Les comportements qui peuvent exprimer mon profond bouleversement pourraient même être perçus à tort par les professionnels comme des symptômes d’un trouble de la personnalité borderline, une étiquette à laquelle certains cliniciens sont trop prompts à sauter. Le chagrin immense ne survient pas seulement lorsque quelqu’un meurt. Cela peut arriver avec toutes sortes de pertes. Actuellement, nous estimons qu’un grand nombre de personnes subiront une perte de qualité de vie à cause de la crise économique. Si vous deviez choisir entre nourrir votre enfant ou chauffer votre maison cet hiver, ne seriez-vous pas intensément bouleversé, peut-être même assez bouleversé pour que cela ressemble à une maladie mentale ?

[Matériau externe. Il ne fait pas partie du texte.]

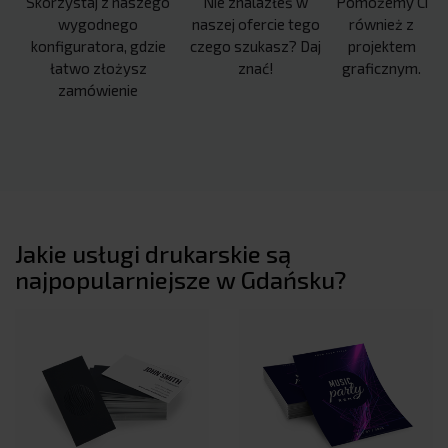
Skorzystaj z naszego
Nie znalazłeś w
Pomożemy Ci
wygodnego
naszej ofercie tego
również z
konfiguratora, gdzie
czego szukasz? Daj
projektem
łatwo złożysz
znać!
graficznym.
zamówienie
Jakie usługi drukarskie są
najpopularniejsze w Gdańsku?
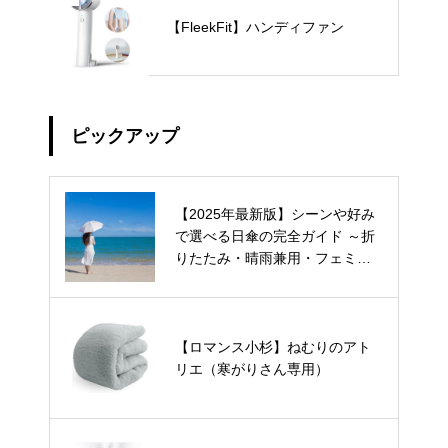
【FleekFit】ハンディファン
ピックアップ
【2025年最新版】シーンや好み
で選べる日傘の完全ガイド ～折
りたたみ・晴雨兼用・フェミニ
ン・形状記憶・自動開閉・超軽
量・メンズ・くすみカラーま
で、人気の日傘を徹底比較～
【ロマンス小杉】ねむりのアト
リエ（寒がりさん専用）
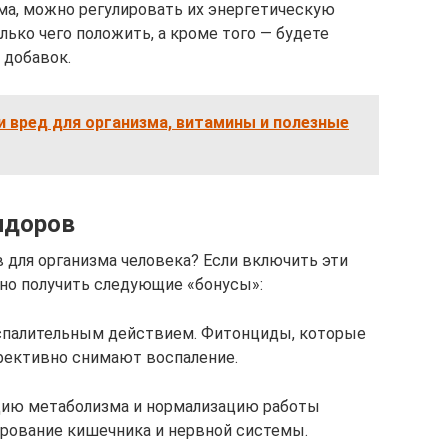
ма, можно регулировать их энергетическую
лько чего положить, а кроме того — будете
 добавок.
 и вред для организма, витамины и полезные
идоров
 для организма человека? Если включить эти
но получить следующие «бонусы»:
оспалительным действием. Фитонциды, которые
фективно снимают воспаление.
цию метаболизма и нормализацию работы
рование кишечника и нервной системы.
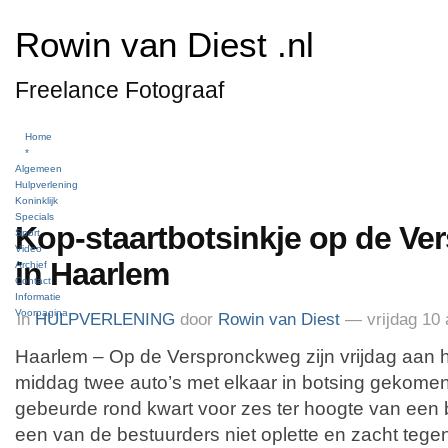
Rowin van Diest .nl
Freelance Fotograaf
Home
*
Algemeen
Hulpverlening
Koninklijk
Specials
Kop-staartbotsinkje op de V
Sport
Video
in Haarlem
Archief
Contact
Informatie
Voorpagina
in
HULPVERLENING
door
Rowin van Diest
— vrijdag 10 
Haarlem – Op de Verspronckweg zijn vrijdag aan 
middag twee auto’s met elkaar in botsing gekomen
gebeurde rond kwart voor zes ter hoogte van een
een van de bestuurders niet oplette en zacht teg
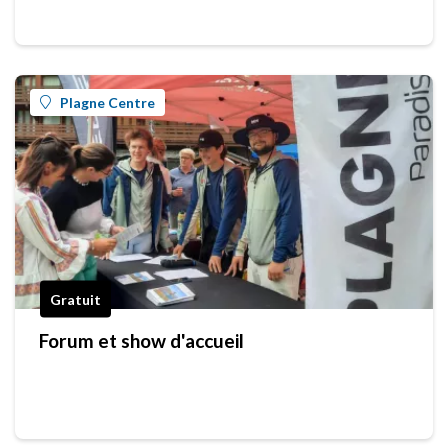
Plagne Centre
Gratuit
Forum et show d'accueil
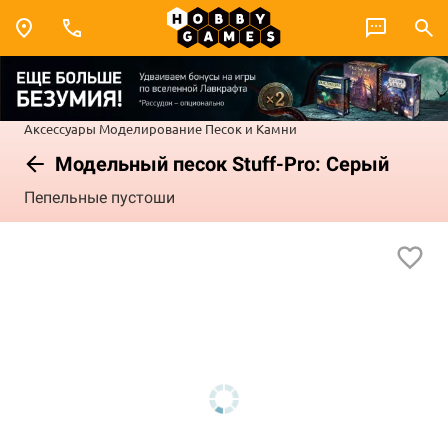
Аксессуары
Моделирование
Песок и Камни
Модельный песок Stuff-Pro: Серый
Пепельные пустоши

Ne vous méprenez pas. Je ne suis pas contre tous les diagnostics de santé mentale. Parfois, recevoir un diagnostic peut être une bonne chose. Ils peuvent être utiles pour accéder à une aide psychothérapeutique et/ou médicale par le biais de l’assurance maladie. Ils peuvent aider un clinicien à décider s’il possède les compétences nécessaires pour travailler avec quelqu’un. Par exemple, un thérapeute qui n’a pas été spécifiquement formé pour travailler avec le SSPT (trouble de stress post-traumatique) ne devrait pas traiter un client atteint de cette condition. Parfois, un diagnostic de santé mentale peut aider les clients à donner un sens à leurs difficultés, comme un diagnostic de TDAH, par exemple. Mais parfois, les diagnostics sont plus utiles pour le praticien qui préfère travailler avec des classifications qu’ils ne le sont pour leurs clients qui essaient simplement de faire face.

Certains diagnostics qui sont des étiquettes populaires données aux clients ne sont même pas de “vrais” diagnostics car ils n’ont pas été approuvés par les communautés scientifiques et vous ne les trouverez pas dans les deux principaux manuels de diagnostic DSM-5 (American Psychiatric Association) et ICD- 11 (Organisation mondiale de la santé). Certains de ces “diagnostics” sont “dépendance numérique”, “dépendance à Internet”, “dépendance sexuelle”, “dépendance au porno”, “dépendance à l’amour”, “dépendance au shopping” et “dépendance à l’exercice”. Le mot “dépendance” est utilisé de manière inappropriée par de nombreuses personnes, y compris les thérapeutes. (J’ai écrit à ce sujet ici.) Il existe également de vrais diagnostics qui sont sans doute surutilisés (trouble du deuil prolongé, trouble du jeu, TOC, etc.).

Peut-être que dans ce nouveau monde dans lequel nous vivons, l’un des multiples menaces et crises, nous, les psychologues et les psychothérapeutes, devrions nous rappeler notre meilleure compétence : s’asseoir avec les gens, écouter leurs histoires uniques et spécifiques et les aider à donner un sens à leurs luttes. sans jugement. Nous savons que la relation thérapeutique est l’agent de guérison du bien-être mental, et non les diagnostics, les programmes et les protocoles.

Arrêtons de médicaliser et de pathologiser nos clients en détresse qui tentent de faire face dans ce monde difficile. Revenons à la pratique thérapeutique des relations humaines.